One day this inspired him to try to link different kinds of molecules together. By 1989, he had drawn out a crystal structure similar to a diamond's -- except that it was full of massive holes.
French researcher David Farrusseng compared the structure of MOFs to the Eiffel Tower. "By interlocking all the iron beams -- horizontal, vertical, and diagonal -- we see cavities appear," he told AFP.
However Robson's holey structures were unstable, and it took years before anyone could figure out what to do with them.
In 1997, Kitagawa finally managed to show that a MOF could absorb and release methane and other gases.
It was Yaghi who coined the term metal-organic frameworks and demonstrated to the world just how much room there was in materials made from them.
- What can they do? -
Because these frameworks can be assembled in different ways -- somewhat like playing with Lego -- companies and labs around the world have been testing out their capabilities.

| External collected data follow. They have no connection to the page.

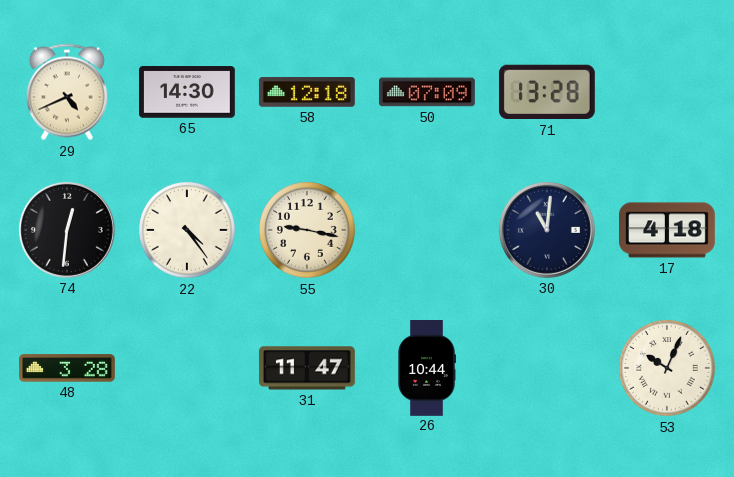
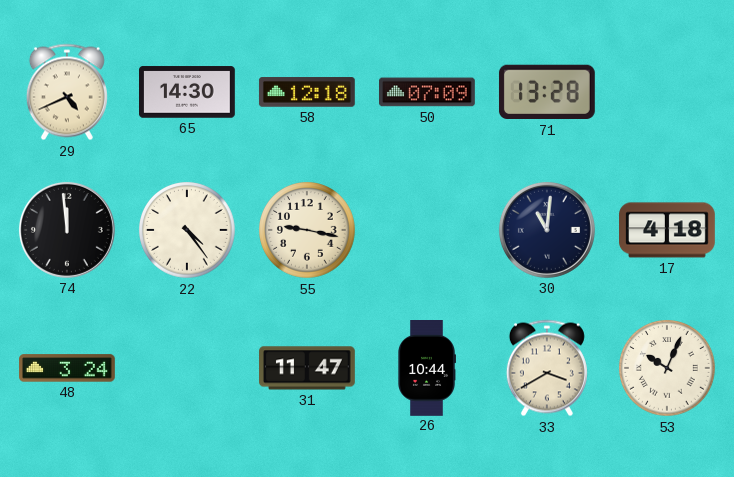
74: 12:31 -> 11:59
48: 3:28 -> 3:24
33: none -> 3:40
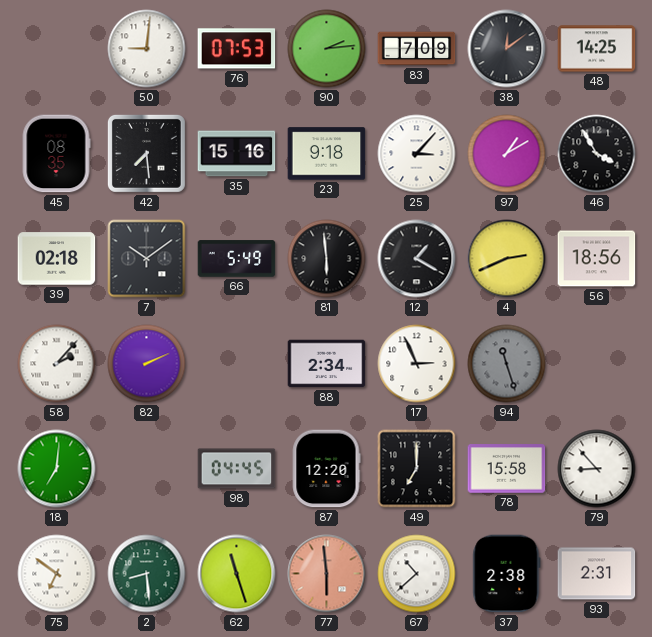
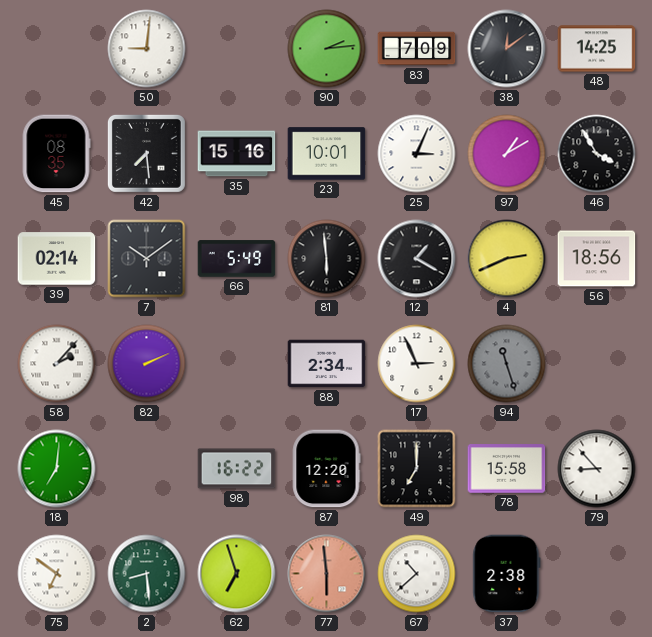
76: 07:53 -> none
23: 9:18 -> 10:01
25: 3:07 -> 3:04
39: 02:18 -> 02:14
98: 04:45 -> 16:22
62: 11:27 -> 6:57
93: 2:31 -> none
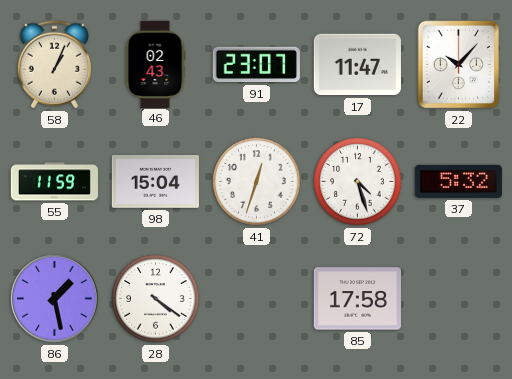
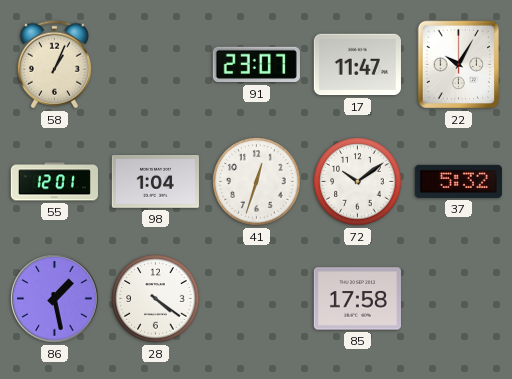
46: 02:43 -> none
22: 10:07 -> 10:05
55: 11:59 -> 12:01
98: 15:04 -> 1:04
72: 4:27 -> 10:09
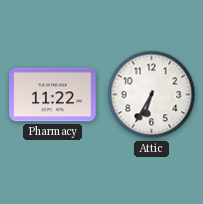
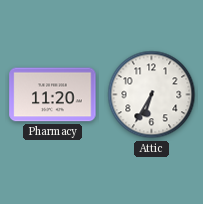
Pharmacy: 11:22 -> 11:20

"This is a field that's generating incredible enthusiasm and is moving extremely fast," Thierry Loiseau of French research centre CNRS told AFP.
More than 100,000 different kinds have already been reported in scientific literature, according to a Cambridge University database.
"Every single month, there are 500 new MOFs," Fairen-Jimenez said.
He and Forgan agreed that likely the greatest impact MOFs will have on the world are in the areas of capturing carbon and delivering drugs.
Though much hyped, efforts to capture carbon dioxide -- the driver of human-caused global warming -- have so far failed to live up to their promise.
Forgan said he was once "a bit sceptical about carbon capture, but now we're finally refining (the MOFs) to the point where they are meeting all the industrial requirements".
Canadian chemical producer BASF says it is the first company to produce hundreds of tons of MOFs a year, for carbon capture efforts.
And Yaghi himself has demonstrated that a MOF material was able to harvest water vapour from the night air in the desert US state of Arizona.
Once the rising Sun heated up the material, his team collected the drinkable water.